BEGIN Information given

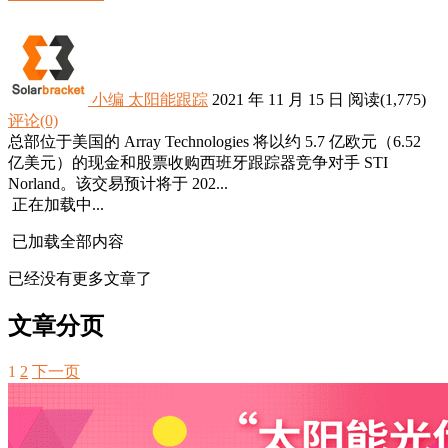
小编
太阳能跟踪
2021 年 11 月 15 日
阅读
(1,775)
评论(0)
总部位于美国的 Array Technologies 将以约 5.7 亿欧元（6.52
亿美元）的现金和股票收购西班牙跟踪器竞争对手 STI
Norland。该交易预计将于 202...
正在加载中...
已加载全部内容
已经没有更多文章了
文章分页
1
2
下一页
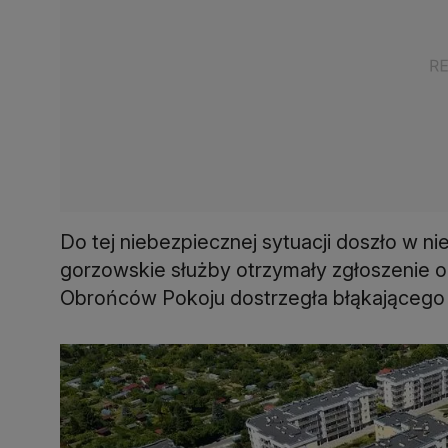
Do tej niebezpiecznej sytuacji doszło w ni
gorzowskie służby otrzymały zgłoszenie od
Obrońców Pokoju dostrzegła błąkającego 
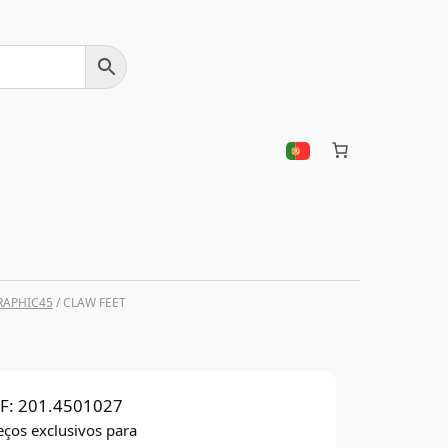
RAPHIC45
/ CLAW FEET
F:
201.4501027
eços exclusivos para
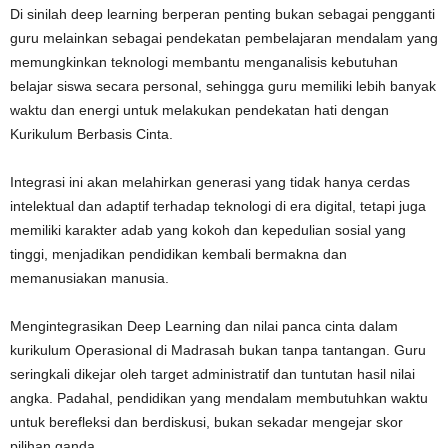
Di sinilah deep learning berperan penting bukan sebagai pengganti
guru melainkan sebagai pendekatan pembelajaran mendalam yang
memungkinkan teknologi membantu menganalisis kebutuhan
belajar siswa secara personal, sehingga guru memiliki lebih banyak
waktu dan energi untuk melakukan pendekatan hati dengan
Kurikulum Berbasis Cinta.
Integrasi ini akan melahirkan generasi yang tidak hanya cerdas
intelektual dan adaptif terhadap teknologi di era digital, tetapi juga
memiliki karakter adab yang kokoh dan kepedulian sosial yang
tinggi, menjadikan pendidikan kembali bermakna dan
memanusiakan manusia.
Mengintegrasikan Deep Learning dan nilai panca cinta dalam
kurikulum Operasional di Madrasah bukan tanpa tantangan. Guru
seringkali dikejar oleh target administratif dan tuntutan hasil nilai
angka. Padahal, pendidikan yang mendalam membutuhkan waktu
untuk berefleksi dan berdiskusi, bukan sekadar mengejar skor
pilihan ganda.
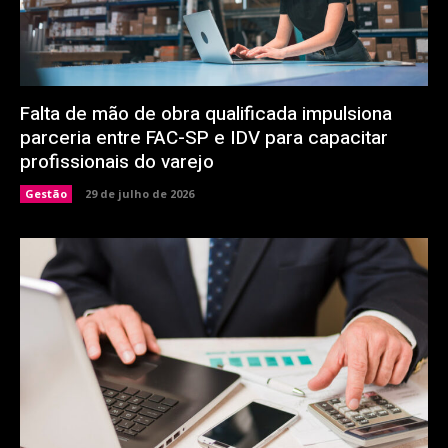
Falta de mão de obra qualificada impulsiona
parceria entre FAC-SP e IDV para capacitar
profissionais do varejo
Gestão
29 de julho de 2026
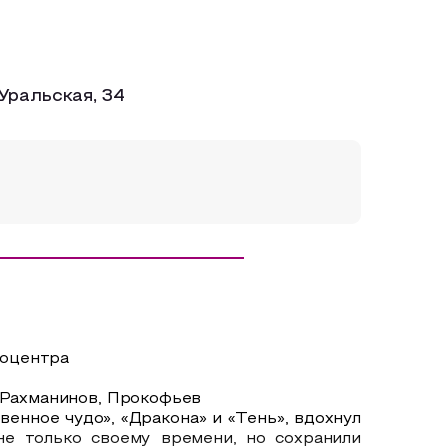
Уральская, 34
иоцентра
, Рахманинов, Прокофьев
енное чудо», «Дракона» и «Тень», вдохнул
не только своему времени, но сохранили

END Information given

#### [Task brief]
Write every entry again exactly as given, skipping the pictures.

#### [Answer to this task]
小编
太阳能跟踪
2021 年 11 月 15 日
阅读
(1,775)
评论(0)
总部位于美国的 Array Technologies 将以约 5.7 亿欧元（6.52
亿美元）的现金和股票收购西班牙跟踪器竞争对手 STI
Norland。该交易预计将于 202...
正在加载中...
已加载全部内容
已经没有更多文章了
文章分页
1
2
下一页
Do tej niebezpiecznej sytuacji doszło w ni
gorzowskie służby otrzymały zgłoszenie od
Obrońców Pokoju dostrzegła błąkającego 
RAPHIC45
/ CLAW FEET
F:
201.4501027
eços exclusivos para
Di sinilah deep learning berperan penting bukan sebagai pengganti
guru melainkan sebagai pendekatan pembelajaran mendalam yang
memungkinkan teknologi membantu menganalisis kebutuhan
belajar siswa secara personal, sehingga guru memiliki lebih banyak
waktu dan energi untuk melakukan pendekatan hati dengan
Kurikulum Berbasis Cinta.
Integrasi ini akan melahirkan generasi yang tidak hanya cerdas
intelektual dan adaptif terhadap teknologi di era digital, tetapi juga
memiliki karakter adab yang kokoh dan kepedulian sosial yang
tinggi, menjadikan pendidikan kembali bermakna dan
memanusiakan manusia.
Mengintegrasikan Deep Learning dan nilai panca cinta dalam
kurikulum Operasional di Madrasah bukan tanpa tantangan. Guru
seringkali dikejar oleh target administratif dan tuntutan hasil nilai
angka. Padahal, pendidikan yang mendalam membutuhkan waktu
untuk berefleksi dan berdiskusi, bukan sekadar mengejar skor
pilihan ganda.
Falta de mão de obra qualificada impulsiona
parceria entre FAC-SP e IDV para capacitar
profissionais do varejo
Gestão
29 de julho de 2026
Уральская, 34
иоцентра
, Рахманинов, Прокофьев
енное чудо», «Дракона» и «Тень», вдохнул
не только своему времени, но сохранили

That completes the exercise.